Ausstellung in Neustrelitz
Mit dem Mini-Lexikon startet das Daniel-Sanders-Jahr

Daniel Sanders Wörterbücher wurden auch in Miniatur-Ausgaben gedruckt. Diese ist im Kulturquartier zu sehen.
Daniel Sanders Wörterbücher wurden auch in Miniatur-Ausgaben gedruckt. Diese ist im Kulturquartier zu sehen.
Susanne Böhm

Mit einem Preis und einer Ausstellung wird der Veranstaltungsreigen zu Ehren des Sprachforschers eröffnet. Und mit der Frage: Wo sind seine Werke geblieben?

Mit der Verleihung des Daniel-Sanders-Sprachpreises am Freitag und der Eröffnung einer Ausstellung über den Sprachforscher am Sonnabend startet Neustrelitz am Wochenende ins Daniel-Sanders-Jahr. Zum 200. Geburtstag des Lexikografen, der 1897 in Strelitz starb, drehen sich bis Ende November verschiedene Veranstaltungen und Aktionen um ihn.

Am Freitag verleiht die Stadt Neustrelitz um 18 Uhr im Kulturquartier zum 20. Mal den Sanders-Sprachpreis an Schüler. In diesem Jahr lagen der Jury 16 Sachtexte der Klassenstufen sechs bis zwölf aus Regionalschulen und dem Gymnasium vor. Wer den mit 500 Euro dotierten Preis bekommt, wird erst am Freitag bekannt gegeben.

Briefe und Zettelkästen – alles verschollen

Am Sonnabend wird dann um 15 Uhr die Ausstellung „Daniel Sanders 200“ im Kulturquartier eröffnet.
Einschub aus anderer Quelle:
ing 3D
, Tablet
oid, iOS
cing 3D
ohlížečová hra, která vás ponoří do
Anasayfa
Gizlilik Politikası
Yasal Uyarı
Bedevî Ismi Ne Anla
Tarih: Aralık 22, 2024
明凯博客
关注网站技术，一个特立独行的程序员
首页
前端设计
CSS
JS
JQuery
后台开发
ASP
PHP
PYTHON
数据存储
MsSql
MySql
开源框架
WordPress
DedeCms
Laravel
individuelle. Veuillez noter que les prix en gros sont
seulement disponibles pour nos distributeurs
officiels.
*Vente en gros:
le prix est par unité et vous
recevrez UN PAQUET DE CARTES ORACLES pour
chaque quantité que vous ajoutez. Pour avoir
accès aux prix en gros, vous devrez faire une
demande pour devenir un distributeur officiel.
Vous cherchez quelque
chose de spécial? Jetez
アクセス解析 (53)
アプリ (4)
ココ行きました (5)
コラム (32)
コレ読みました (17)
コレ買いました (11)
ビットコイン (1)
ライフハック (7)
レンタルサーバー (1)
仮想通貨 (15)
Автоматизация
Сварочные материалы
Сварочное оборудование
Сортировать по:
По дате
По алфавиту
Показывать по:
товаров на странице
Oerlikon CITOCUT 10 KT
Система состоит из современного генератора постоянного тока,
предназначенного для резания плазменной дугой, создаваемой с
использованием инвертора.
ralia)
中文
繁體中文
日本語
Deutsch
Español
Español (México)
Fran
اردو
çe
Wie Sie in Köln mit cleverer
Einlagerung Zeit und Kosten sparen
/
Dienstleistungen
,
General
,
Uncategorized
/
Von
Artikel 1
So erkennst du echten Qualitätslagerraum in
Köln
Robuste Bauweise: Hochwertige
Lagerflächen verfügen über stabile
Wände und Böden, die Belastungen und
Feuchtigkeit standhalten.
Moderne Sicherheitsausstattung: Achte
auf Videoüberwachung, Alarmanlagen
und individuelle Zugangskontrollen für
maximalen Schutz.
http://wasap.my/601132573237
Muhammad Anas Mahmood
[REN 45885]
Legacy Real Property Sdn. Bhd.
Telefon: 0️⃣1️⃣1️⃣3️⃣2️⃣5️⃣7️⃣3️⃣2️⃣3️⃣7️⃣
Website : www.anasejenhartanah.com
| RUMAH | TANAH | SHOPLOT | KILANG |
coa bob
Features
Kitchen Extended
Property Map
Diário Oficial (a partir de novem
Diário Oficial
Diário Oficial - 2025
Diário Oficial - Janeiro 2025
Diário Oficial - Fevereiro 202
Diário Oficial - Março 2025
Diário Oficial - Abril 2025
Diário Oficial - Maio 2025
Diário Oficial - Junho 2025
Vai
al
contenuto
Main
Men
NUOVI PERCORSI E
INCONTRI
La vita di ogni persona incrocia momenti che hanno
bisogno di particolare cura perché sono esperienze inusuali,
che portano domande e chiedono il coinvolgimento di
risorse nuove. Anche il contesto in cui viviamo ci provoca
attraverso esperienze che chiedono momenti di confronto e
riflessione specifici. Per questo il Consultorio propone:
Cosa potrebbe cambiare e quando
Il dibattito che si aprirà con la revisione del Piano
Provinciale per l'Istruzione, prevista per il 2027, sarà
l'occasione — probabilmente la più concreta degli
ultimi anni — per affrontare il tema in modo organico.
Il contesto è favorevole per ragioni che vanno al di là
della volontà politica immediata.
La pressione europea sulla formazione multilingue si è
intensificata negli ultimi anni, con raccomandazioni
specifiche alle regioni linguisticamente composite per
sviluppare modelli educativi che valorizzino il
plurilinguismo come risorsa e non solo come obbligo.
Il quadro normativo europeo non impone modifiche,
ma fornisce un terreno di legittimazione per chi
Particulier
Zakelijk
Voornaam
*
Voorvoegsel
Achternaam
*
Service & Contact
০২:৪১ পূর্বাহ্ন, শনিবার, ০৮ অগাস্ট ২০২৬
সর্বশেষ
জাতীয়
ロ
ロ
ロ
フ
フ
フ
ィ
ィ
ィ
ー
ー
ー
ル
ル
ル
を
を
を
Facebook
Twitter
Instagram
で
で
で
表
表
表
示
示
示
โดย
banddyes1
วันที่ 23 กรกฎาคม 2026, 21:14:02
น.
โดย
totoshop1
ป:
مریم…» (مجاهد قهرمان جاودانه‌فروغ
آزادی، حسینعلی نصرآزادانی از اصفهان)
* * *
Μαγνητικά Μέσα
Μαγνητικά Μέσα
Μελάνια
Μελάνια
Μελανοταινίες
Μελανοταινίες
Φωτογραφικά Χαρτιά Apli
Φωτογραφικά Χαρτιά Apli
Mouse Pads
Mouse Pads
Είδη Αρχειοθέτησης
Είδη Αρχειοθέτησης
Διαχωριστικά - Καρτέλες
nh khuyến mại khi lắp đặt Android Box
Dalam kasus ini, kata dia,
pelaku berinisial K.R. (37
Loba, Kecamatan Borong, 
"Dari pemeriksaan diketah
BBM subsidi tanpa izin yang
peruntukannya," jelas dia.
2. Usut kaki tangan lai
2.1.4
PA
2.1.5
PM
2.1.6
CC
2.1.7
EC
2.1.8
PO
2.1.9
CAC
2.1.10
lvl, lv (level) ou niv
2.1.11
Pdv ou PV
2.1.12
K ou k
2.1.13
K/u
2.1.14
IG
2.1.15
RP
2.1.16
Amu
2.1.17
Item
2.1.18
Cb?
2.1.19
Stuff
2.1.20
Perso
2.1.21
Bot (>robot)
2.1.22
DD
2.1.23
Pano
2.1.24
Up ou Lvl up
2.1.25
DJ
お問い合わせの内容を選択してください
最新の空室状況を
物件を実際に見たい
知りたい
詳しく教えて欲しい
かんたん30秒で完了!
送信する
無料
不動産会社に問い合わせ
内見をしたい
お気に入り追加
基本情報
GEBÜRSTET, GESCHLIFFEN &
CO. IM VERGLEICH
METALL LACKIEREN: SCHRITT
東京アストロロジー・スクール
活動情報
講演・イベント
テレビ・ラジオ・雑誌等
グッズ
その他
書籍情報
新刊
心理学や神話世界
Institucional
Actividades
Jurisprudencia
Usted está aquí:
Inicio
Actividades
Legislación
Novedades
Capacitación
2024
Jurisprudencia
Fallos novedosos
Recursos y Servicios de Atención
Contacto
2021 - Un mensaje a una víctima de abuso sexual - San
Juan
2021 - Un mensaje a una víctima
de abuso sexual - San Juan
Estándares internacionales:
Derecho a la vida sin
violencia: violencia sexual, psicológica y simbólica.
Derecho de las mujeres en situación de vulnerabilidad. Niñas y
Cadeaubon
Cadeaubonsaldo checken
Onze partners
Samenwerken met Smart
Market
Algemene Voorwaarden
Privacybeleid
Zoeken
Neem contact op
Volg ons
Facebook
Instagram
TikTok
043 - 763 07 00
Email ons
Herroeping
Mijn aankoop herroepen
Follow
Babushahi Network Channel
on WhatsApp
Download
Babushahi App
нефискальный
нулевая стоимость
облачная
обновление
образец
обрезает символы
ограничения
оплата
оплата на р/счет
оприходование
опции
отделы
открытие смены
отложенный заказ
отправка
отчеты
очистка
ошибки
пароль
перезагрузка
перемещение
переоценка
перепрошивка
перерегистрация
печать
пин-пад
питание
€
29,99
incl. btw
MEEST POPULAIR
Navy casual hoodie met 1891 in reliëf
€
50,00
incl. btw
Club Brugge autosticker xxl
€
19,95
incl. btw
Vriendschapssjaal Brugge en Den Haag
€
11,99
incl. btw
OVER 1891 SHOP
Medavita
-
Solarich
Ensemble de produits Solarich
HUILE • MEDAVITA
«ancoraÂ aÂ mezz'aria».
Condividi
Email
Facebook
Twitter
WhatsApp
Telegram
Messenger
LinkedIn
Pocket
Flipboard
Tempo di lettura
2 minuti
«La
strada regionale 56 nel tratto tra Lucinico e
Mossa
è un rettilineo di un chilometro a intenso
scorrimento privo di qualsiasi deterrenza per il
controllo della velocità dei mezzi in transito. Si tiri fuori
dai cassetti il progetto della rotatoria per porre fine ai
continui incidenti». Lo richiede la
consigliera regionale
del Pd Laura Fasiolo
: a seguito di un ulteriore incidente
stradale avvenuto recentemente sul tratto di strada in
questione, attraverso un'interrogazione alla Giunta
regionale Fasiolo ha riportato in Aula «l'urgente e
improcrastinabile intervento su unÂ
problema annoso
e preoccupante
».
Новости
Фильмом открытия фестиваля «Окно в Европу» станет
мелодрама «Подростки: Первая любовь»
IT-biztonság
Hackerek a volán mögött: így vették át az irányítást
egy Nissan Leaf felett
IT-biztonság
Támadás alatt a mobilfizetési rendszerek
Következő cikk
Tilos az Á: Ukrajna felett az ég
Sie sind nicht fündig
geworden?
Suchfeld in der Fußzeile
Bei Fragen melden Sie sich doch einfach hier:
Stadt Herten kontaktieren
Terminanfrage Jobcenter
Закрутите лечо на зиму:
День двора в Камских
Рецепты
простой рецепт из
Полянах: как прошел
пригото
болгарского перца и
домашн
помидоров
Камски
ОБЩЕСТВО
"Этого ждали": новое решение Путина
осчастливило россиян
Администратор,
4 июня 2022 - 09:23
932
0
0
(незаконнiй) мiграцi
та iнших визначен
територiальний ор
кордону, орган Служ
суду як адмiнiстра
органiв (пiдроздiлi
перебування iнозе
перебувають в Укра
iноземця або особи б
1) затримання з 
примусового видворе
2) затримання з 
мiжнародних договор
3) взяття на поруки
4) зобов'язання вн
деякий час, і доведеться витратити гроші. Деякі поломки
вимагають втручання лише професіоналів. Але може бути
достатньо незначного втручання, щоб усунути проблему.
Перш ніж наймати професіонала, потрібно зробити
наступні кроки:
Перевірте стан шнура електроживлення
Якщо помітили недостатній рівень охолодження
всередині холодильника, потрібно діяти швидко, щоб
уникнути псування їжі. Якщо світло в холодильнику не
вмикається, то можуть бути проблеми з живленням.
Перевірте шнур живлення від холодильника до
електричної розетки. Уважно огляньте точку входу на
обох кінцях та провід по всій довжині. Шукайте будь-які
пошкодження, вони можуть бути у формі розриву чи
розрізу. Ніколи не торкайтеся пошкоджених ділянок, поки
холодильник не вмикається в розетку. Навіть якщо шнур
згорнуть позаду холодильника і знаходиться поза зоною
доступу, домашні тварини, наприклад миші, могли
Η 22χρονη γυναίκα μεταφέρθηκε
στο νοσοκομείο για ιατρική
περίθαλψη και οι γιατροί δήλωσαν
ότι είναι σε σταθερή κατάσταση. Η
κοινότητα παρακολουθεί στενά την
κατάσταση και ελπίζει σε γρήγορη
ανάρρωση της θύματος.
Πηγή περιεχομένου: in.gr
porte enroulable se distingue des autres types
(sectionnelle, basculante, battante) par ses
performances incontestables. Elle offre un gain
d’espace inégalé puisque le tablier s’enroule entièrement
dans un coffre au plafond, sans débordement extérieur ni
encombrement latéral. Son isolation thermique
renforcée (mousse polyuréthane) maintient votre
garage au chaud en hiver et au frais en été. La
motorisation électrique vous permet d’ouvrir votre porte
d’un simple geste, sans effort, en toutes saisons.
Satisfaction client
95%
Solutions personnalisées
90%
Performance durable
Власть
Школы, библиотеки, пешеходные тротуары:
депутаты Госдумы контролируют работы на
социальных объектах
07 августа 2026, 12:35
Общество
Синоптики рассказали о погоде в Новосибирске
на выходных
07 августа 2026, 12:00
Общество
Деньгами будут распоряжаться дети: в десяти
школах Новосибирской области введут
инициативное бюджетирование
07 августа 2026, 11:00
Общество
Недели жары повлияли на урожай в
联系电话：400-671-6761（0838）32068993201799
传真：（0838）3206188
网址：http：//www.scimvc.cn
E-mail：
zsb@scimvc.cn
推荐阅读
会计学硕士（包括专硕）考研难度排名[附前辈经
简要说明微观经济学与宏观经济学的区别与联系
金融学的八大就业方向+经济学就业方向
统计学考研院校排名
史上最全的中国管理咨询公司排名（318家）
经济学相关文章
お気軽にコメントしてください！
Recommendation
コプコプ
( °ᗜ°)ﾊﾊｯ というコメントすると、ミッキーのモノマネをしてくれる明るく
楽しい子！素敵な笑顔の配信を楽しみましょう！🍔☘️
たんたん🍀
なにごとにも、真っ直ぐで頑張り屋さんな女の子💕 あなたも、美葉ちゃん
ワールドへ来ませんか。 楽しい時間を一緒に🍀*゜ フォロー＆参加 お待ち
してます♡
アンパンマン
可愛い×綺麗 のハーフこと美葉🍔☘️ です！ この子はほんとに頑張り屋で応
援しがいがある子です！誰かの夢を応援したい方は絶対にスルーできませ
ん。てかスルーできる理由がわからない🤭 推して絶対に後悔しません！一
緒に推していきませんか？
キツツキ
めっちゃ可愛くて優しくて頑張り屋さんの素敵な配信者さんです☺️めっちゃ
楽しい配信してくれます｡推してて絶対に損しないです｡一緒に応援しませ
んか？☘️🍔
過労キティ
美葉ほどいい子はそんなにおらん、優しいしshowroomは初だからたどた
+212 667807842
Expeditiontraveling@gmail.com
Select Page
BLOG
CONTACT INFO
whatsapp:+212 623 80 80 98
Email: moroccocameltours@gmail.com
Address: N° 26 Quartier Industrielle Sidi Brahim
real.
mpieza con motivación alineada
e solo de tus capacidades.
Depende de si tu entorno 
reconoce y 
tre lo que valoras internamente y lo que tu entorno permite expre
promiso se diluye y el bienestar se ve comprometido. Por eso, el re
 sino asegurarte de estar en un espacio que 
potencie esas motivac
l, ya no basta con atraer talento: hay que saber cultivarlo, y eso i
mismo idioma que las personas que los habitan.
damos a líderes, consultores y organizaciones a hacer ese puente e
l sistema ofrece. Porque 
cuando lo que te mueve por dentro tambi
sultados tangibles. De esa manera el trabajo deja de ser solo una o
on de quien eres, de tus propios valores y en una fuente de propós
Lexikograf Sebastian Göttel von der Berlin-Brandenburgischen Akademie der Wissenschaften und Kulturquartier-Direktor Albrecht Pyritz haben die Schau in den vergangenen Monaten vorbereitet und in dieser Woche aufgebaut.

Anhand von Informationstafeln und Exponaten bekommen die Besucher einen Eindruck von der Arbeit des bedeutenden Sprachwissenschaftlers. Vom briefmarkengroßen Mini-Wörterbuch mit zugehöriger Lupe als früher Werbegag über das dreibändige Wörterbuch der Deutschen Sprache bis zu Briefwechseln sind einige Originale von Daniel Sanders zu sehen.

Sprachwissenschaftler hätte das Olympiastadion gefüllt

„Sanders hatte zu Lebzeiten viele Fans. Hätte er eine Lesung im Olympiastadion gegeben, hätte er jeden Platz gefüllt“, beschreibt Albrecht Pyritz den damaligen Bekanntheitsgrad des Dichters. Rund 60 Bücher und mehr als 200 Aufsätze hat Sanders veröffentlicht, weiß Sebastian Göttel. Heute sei die Erinnerung an ihn jedoch in weiten Teilen der Bevölkerung verloren gegangen. Und auch viele Originale seien verschwunden.

„Unser Wissen über Sanders ist auf einem Stand von vor 15 bis 20 Jahren. Es gibt nicht viele Publikationen über ihn. Unser Wissen wird immer wieder recycelt“, sagte Sebastian Göttel. Umso wichtiger sei die Suche nach authentischen Objekten. „Briefe von Sanders, seine Zettelkästen – er muss eine große Bibliothek gehabt haben. All das muss irgendwo sein. Solange man damit Geld machen kann, glaube ich nicht, dass es endgültig verschollen ist“, sagt der Germanist.

Mit dem Tod des Stiefsohns verliert sich die Spur

„Seine Spuren lassen sich bis 1912 verfolgen. Dann starb sein Stiefsohn und die Spur reißt ab.“ Im Testament seiner Nichte sei nicht nachvollziehbar, wo Sanders‘ Erbe ist. Auch Verkäufe und Ankäufe über Auktionshäuser seien nicht rekonstruierbar. „Ich werde noch ganz, ganz viele Landesarchivbesuche unternehmen. Irgendwann lässt sich das vielleicht klären“, hofft er.

Zu der Sanders-Schau gehört auch eine Wanderausstellung, die verbunden mit einem Rahmenprogramm aus Führungen, Gesprächen und Filmen an Schulen gezeigt werden kann. Ab April bietet Stadtpräsident Christoph Poland zudem Stadtführungen auf den Spuren von Daniel Sanders an. Höhepunkte des Sanders-Jahrs sind die Uraufführung eines neuen Sanders-Musicals am 8. November im Gymnasium Carolinum, die Verleihung des Daniel-Sanders-Preises am 12. November in Berlin und eine Festveranstaltung am 16. November in Neustrelitz.